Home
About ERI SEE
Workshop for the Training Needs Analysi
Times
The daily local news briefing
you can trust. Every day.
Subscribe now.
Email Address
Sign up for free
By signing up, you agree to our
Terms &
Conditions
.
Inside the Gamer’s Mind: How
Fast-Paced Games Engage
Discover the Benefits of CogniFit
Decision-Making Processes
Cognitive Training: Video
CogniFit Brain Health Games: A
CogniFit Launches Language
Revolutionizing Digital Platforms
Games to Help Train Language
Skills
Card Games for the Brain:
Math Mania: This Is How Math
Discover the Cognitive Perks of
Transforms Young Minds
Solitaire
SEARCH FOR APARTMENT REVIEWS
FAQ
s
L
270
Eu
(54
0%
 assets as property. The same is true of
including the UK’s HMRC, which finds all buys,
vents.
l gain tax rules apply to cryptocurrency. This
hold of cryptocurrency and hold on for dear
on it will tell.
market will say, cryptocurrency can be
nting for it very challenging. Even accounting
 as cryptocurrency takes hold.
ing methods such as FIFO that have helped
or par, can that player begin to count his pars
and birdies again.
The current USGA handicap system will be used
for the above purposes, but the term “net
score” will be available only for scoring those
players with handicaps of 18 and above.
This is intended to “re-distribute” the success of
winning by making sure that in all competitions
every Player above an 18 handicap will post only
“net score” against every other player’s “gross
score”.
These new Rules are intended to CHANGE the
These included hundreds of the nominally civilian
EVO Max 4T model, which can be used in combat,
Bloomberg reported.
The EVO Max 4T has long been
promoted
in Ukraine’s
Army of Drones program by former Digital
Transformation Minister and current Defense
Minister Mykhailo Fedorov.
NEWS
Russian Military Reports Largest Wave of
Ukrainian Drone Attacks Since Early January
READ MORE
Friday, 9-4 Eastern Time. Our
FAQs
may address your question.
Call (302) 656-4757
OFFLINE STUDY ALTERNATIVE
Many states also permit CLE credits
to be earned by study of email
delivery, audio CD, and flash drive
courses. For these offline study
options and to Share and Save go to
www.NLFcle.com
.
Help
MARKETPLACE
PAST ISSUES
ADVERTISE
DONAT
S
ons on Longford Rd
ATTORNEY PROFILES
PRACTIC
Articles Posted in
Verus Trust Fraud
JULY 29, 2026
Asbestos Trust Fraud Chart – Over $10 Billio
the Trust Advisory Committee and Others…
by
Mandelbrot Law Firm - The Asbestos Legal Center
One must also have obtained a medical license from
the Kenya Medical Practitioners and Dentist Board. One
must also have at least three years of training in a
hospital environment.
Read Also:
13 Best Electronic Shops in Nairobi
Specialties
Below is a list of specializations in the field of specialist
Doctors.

> Task description: Working from the entries above, find every line in which the word "Brain" occurs and copy it.

> Result below:
CogniFit Brain Health Games: A
Card Games for the Brain:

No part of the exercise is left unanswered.